Producer–Consumer — Middle Level¶
Source: Dijkstra (bounded buffer) · Doug Lea, Concurrent Programming in Java · JSR-166 (
java.util.concurrent) Category: Concurrency — "Patterns for coordinating work across threads, cores, and machines." Prerequisite: Junior
Table of Contents¶
- Introduction
- When to Use Producer–Consumer
- When NOT to Use It
- Real-World Cases
- Code Examples — Production-Grade
- Bounded vs Unbounded Buffers & Backpressure
- Multiple Producers/Consumers & Shutdown (poison pills)
- Trade-offs
- Alternatives Comparison
- Refactoring to Producer–Consumer
- Pros & Cons (Deeper)
- Edge Cases
- Tricky Points
- Best Practices
- Tasks (Practice)
- Summary
- Related Topics
- Diagrams
Introduction¶
Focus: When to use it? and What are the trade-offs?
At the junior level you learned what the pattern is and the two ironclad rules (while loops, notifyAll). At the middle level the questions change. When does a bounded buffer earn its keep versus a direct call? How big should the buffer be? What happens with multiple producers and consumers, and how do you shut the whole thing down without losing work or hanging a thread forever? This level is about turning the textbook buffer into a production component.
The central design decision is almost always bounded vs unbounded, because that decision is the decision about backpressure — and backpressure is the difference between a system that degrades gracefully under load and one that falls over.
When to Use Producer–Consumer¶
Reach for it when all of these are true:
- Rates differ and fluctuate. Producers and consumers run at different, bursty speeds. The buffer absorbs the mismatch.
- Work can be processed asynchronously. The producer doesn't need the result immediately (or at all). If it needs the result now, you want a Future/Promise, not a fire-and-forget queue.
- You want to parallelize processing. Fan out to N consumers to use N cores.
- You need to throttle. A bounded buffer caps in-flight work, protecting downstream systems (a database, a third-party API) from being overwhelmed.
It is the natural decomposition whenever a fast, latency-sensitive thread (an HTTP acceptor, a UI thread) must hand slow work (disk I/O, image encoding) to background threads.
When NOT to Use It¶
- The consumer needs to return a result to the producer. A plain queue is one-way. Use a Future, a request/response channel, or a synchronous call.
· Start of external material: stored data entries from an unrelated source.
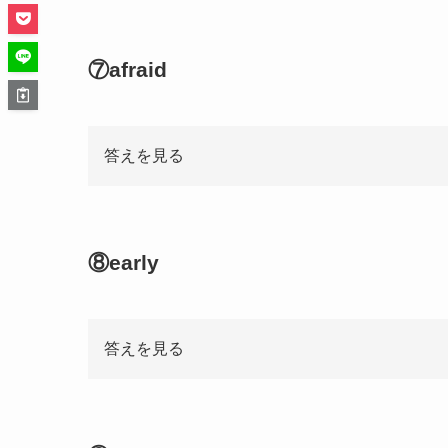
⑦afraid
答えを見る
⑧early
答えを見る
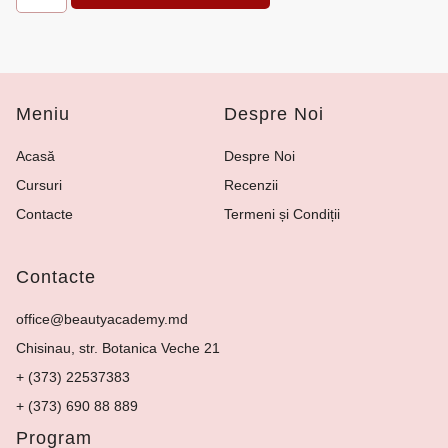
Meniu
Despre Noi
Acasă
Despre Noi
Cursuri
Recenzii
Contacte
Termeni și Condiții
Contacte
office@beautyacademy.md
Chisinau, str. Botanica Veche 21
+ (373) 22537383
+ (373) 690 88 889
Program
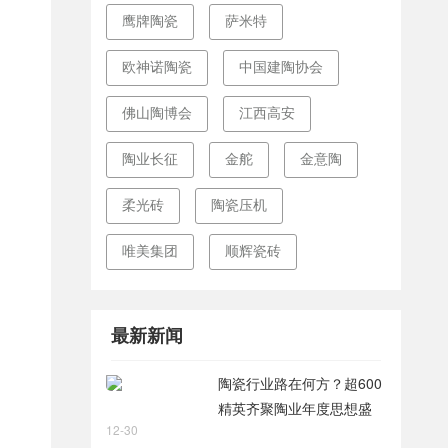
鹰牌陶瓷
萨米特
欧神诺陶瓷
中国建陶协会
佛山陶博会
江西高安
陶业长征
金舵
金意陶
柔光砖
陶瓷压机
变
唯美集团
顺辉瓷砖
最新新闻
装
陶瓷行业路在何方？超600
精英齐聚陶业年度思想盛
12-30
会，樊纲、何乾、龙建刚献
基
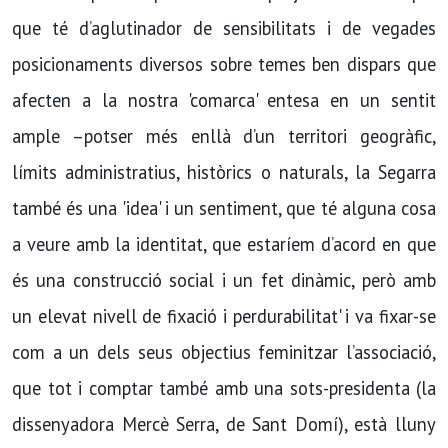
que té d’aglutinador de sensibilitats i de vegades
posicionaments diversos sobre temes ben dispars que
afecten a la nostra 'comarca' entesa en un sentit
ample –potser més enllà d’un territori geogràfic,
límits administratius, històrics o naturals, la Segarra
també és una 'idea' i un sentiment, que té alguna cosa
a veure amb la identitat, que estaríem d’acord en que
és una construcció social i un fet dinàmic, però amb
un elevat nivell de fixació i perdurabilitat' i va fixar-se
com a un dels seus objectius feminitzar l’associació,
que tot i comptar també amb una sots-presidenta (la
dissenyadora Mercè Serra, de Sant Domí), està lluny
- Strict total ordering is required across all items and you have multiple consumers. Parallel consumers reorder completion. Use a single consumer or partition the work so each key goes to one consumer.
- The work is trivial. If processing an item is cheaper than the queue's lock/handoff overhead, the buffer is pure cost. Just call the function.
- You can't tolerate any added latency. The buffer always adds queueing delay. Real-time hot paths may not afford it.
- The producer truly cannot ever outrun the consumer. Then bounding buys nothing — but it also costs nothing, so still prefer bounded.
Real-World Cases¶
- Database write batching. Many request threads (producers) enqueue rows; a single writer (consumer) batches them into one
INSERT ... VALUES (...), (...)every 50 ms. Fan-in plus batching cuts round-trips by 100×. - Webhook delivery. API handlers enqueue outbound webhooks; a consumer pool delivers them with retries, isolating slow third parties from the request path.
- Metrics/telemetry. Hot-path code drops measurements into a bounded ring; a flusher consumes and ships them. If the ring fills, you drop metrics (a deliberate "lossy under pressure" choice) rather than slow the app.
- Video transcoding. A demuxer produces frames; an encoder pool consumes. Bounded buffer keeps memory flat regardless of input size.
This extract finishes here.